International and national media organizations have echoed these concerns. Reporters without Borders condemned the bill Nov. 27 2013, for violating a free press (Adelstein, 2013). Within Japan, the mainstream media have demonstrated their concern about the new law in prominent editorials decrying its effects on democracy and civil society, as exemplified by this December 2013 editorial in The Japan Times titled “Government without Oversight”:
People have the right to know what their government is doing. Ensuring this right is the foundation of democracy. The state secrets bill, which the Abe administration Thursday rammed through the Upper House Special Committee on National Security for enactment, undermines this foundation because it blocks citizens” access to an extremely large amount of government-held information. This also means that lawmakers” access to important information held by bureaucracy will be blocked. Citizens and lawmakers should be aware that the bill will greatly change the nature of Japanese politics because it will severely limit the powers of people’s representatives and the Diet itself despite the fact that Article 41 of the Constitution says, “The Diet shall be the highest organ of state power, and shall be the sole lawmaking organ of the State.” Japan’s democracy is now in a deep crisis. (“Government without Oversight,” 2013)
A more trenchant editorial published also in The Japan Times in 2013 described the bill as transforming the nation into the “new Uzbekistan of press freedom in Asia”:
The first rule of the pending state secrets bill is that a secret is a secret. The second rule is that anyone who leaks a secret and/or a reporter who makes it public via a published report or broadcast can face up to 10 years in prison. The third rule is that there are no rules as to which government agencies can declare information to be a state secret and no checks on them to determine that they don’t abuse the privilege; even defunct agencies can rule their information to be secret. The fourth rule is that anything pertaining to nuclear energy is a state secret, which means there will no longer be any problems with nuclear power in this country because we won’t know anything about it. And what we don’t know can’t hurt us. The right to know has now officially been superseded by the right of the government to make sure you don’t know what they don’t want you to know.…. The law has been compared to the pre-World War II Peace Preservation Law, which was used to arrest and jail any individual who opposed the government party line. (Adelstein, 2013)

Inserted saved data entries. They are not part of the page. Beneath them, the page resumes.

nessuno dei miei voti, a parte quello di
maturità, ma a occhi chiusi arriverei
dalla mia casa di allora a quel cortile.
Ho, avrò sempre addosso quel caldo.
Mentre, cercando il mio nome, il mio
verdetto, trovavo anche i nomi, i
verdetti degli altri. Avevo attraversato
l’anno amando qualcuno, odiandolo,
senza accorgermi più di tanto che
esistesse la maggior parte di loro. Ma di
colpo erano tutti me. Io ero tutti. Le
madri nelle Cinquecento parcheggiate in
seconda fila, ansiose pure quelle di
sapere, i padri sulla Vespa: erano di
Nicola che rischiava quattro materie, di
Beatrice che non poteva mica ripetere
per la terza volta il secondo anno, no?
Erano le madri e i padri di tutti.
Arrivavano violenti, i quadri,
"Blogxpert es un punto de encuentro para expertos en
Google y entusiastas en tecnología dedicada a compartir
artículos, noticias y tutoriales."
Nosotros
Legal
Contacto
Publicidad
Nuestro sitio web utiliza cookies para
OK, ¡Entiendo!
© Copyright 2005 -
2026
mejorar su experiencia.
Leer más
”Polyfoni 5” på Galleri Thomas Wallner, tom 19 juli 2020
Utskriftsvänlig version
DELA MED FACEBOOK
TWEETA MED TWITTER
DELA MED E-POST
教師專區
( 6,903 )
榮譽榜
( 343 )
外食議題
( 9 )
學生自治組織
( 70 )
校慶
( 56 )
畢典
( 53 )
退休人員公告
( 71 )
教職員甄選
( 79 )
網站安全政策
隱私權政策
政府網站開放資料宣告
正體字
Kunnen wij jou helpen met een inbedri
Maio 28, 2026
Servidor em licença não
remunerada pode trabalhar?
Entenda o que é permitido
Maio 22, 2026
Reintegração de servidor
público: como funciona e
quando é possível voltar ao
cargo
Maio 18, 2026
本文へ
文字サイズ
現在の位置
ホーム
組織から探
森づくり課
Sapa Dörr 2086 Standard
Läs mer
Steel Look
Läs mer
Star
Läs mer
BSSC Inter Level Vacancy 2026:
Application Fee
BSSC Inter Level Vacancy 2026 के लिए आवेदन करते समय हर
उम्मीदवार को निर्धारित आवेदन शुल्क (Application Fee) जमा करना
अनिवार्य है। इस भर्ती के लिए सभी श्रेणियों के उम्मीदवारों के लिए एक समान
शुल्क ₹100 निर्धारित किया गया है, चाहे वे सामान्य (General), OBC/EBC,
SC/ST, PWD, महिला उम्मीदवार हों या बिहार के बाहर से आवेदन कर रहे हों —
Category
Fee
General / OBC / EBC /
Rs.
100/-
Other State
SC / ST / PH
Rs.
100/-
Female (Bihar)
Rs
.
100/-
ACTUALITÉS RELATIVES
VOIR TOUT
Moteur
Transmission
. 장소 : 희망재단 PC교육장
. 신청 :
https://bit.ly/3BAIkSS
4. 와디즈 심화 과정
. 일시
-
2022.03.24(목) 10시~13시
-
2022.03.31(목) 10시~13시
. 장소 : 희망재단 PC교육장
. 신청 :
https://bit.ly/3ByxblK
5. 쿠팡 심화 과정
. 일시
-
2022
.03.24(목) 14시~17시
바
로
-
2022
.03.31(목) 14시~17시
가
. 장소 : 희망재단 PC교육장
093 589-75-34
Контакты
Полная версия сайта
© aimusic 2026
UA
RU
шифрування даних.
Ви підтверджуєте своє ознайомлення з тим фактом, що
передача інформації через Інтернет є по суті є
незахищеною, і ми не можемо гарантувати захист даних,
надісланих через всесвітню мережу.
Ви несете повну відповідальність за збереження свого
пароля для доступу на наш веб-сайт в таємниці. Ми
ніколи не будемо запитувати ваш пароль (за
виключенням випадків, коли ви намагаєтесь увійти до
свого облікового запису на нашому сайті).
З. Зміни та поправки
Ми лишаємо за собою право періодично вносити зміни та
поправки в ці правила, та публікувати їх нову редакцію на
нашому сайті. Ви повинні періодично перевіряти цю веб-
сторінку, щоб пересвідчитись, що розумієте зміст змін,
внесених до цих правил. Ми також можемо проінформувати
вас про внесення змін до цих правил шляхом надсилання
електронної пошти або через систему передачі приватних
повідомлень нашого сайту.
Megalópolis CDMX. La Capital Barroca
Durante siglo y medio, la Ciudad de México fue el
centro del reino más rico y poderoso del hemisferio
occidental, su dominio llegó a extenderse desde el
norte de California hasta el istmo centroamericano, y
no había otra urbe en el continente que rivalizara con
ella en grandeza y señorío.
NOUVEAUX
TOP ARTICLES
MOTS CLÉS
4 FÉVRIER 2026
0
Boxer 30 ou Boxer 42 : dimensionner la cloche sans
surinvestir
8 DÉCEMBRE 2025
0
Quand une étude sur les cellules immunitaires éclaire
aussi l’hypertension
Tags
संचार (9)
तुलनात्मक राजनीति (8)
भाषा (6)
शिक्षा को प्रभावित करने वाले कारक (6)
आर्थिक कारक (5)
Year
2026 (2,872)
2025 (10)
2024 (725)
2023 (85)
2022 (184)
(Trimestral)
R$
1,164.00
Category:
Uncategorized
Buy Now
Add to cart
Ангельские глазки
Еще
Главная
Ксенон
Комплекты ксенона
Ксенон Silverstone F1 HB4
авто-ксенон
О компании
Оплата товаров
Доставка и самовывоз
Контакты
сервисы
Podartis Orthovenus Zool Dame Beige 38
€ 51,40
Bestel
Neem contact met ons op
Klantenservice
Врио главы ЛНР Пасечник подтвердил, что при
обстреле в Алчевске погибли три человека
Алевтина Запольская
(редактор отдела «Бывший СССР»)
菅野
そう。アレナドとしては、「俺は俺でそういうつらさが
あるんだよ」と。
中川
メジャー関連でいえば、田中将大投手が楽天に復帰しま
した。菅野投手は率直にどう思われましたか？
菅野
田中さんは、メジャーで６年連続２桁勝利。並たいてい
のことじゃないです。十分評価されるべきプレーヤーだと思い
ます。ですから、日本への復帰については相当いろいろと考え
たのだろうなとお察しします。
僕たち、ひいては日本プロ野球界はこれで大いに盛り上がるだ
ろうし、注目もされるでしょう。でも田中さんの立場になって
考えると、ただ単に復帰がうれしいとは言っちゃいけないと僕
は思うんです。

As illustrated by these passages, many Japanese media outlets took a strong stance against the law, fearing loss of democratic governance and the criminalization of free speech. The Japan Federation of Bar Associations publicly raised concerns that the new law would increase the government’s tendency to censor nuclear information (Okuyama & Sunaoshi, 2013). One representative from that organization suggested the law could be used to censor radiation readings....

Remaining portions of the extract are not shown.